**REQUIRED ACTION**
The result should be an exact copy of the data, free of pictures.

**RECORD EXTRACTS**

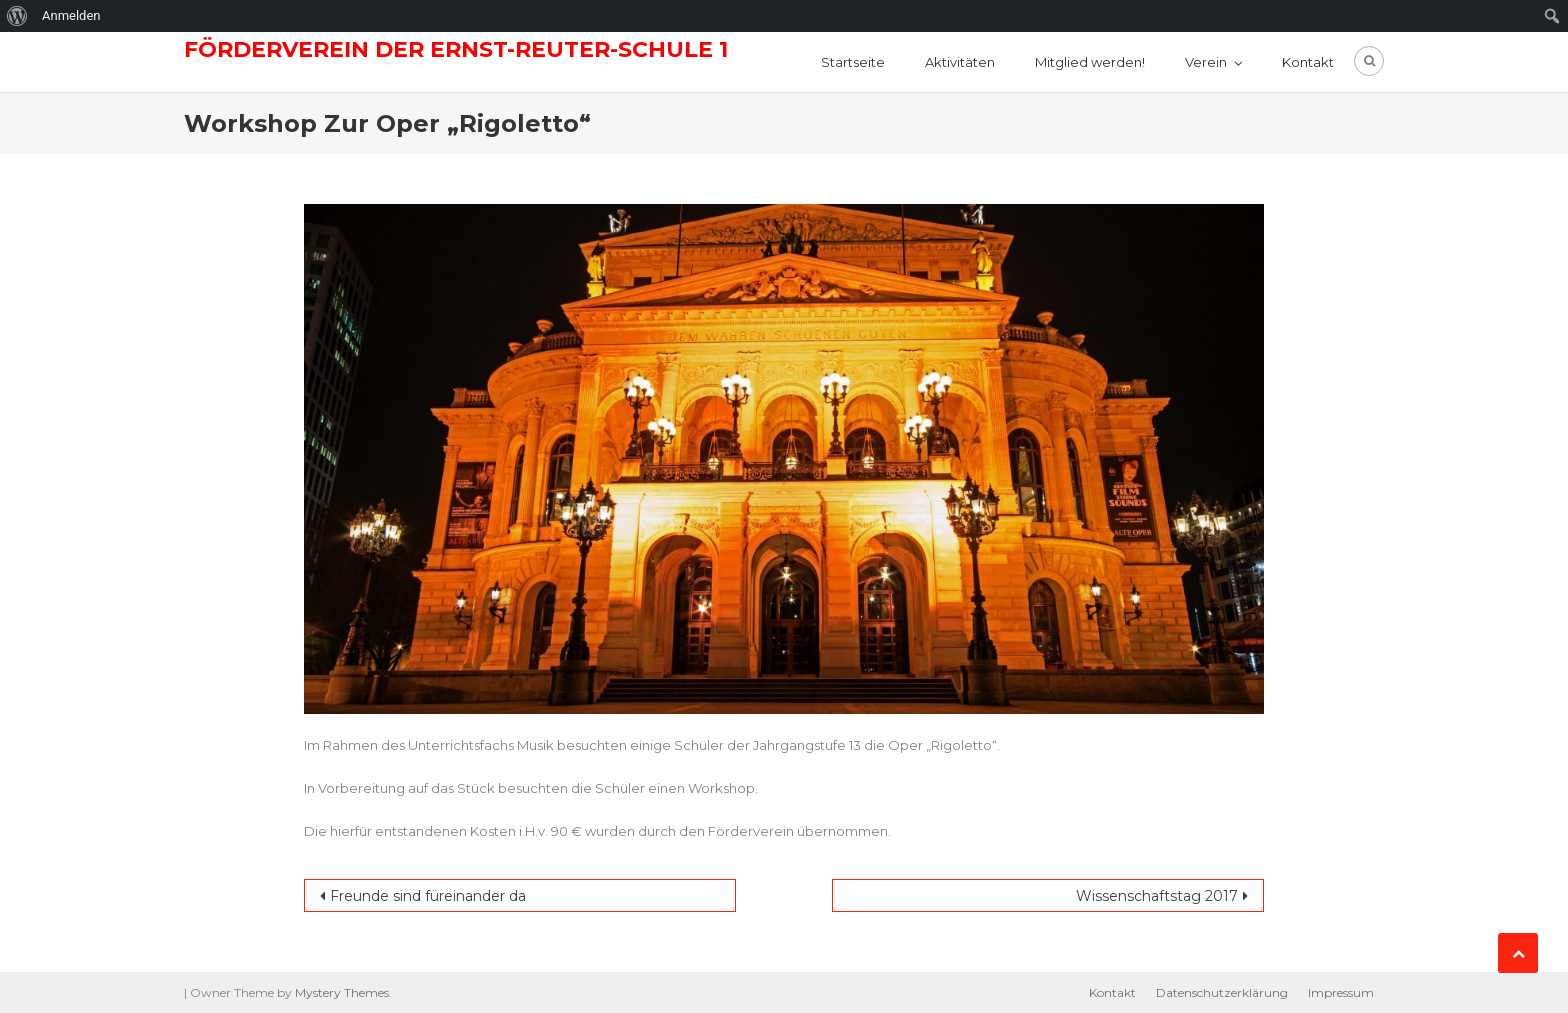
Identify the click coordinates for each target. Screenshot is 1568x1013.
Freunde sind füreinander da (428, 896)
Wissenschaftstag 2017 (1157, 896)
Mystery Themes (342, 992)
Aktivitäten (960, 62)
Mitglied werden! (1090, 62)
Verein (1206, 62)
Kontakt (1308, 62)
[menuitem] (17, 16)
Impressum (1341, 992)
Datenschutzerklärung (1222, 992)
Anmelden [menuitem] (71, 15)
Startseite (853, 62)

**TASK SOLUTION**
Identify the click coordinates for each target. Screenshot is 1568x1013.
Freunde sind füreinander da (428, 896)
Wissenschaftstag 2017 (1157, 896)
Mystery Themes (342, 992)
Aktivitäten (960, 62)
Mitglied werden! (1090, 62)
Verein (1206, 62)
Kontakt (1308, 62)
[menuitem] (17, 16)
Impressum (1341, 992)
Datenschutzerklärung (1222, 992)
Anmelden [menuitem] (71, 15)
Startseite (853, 62)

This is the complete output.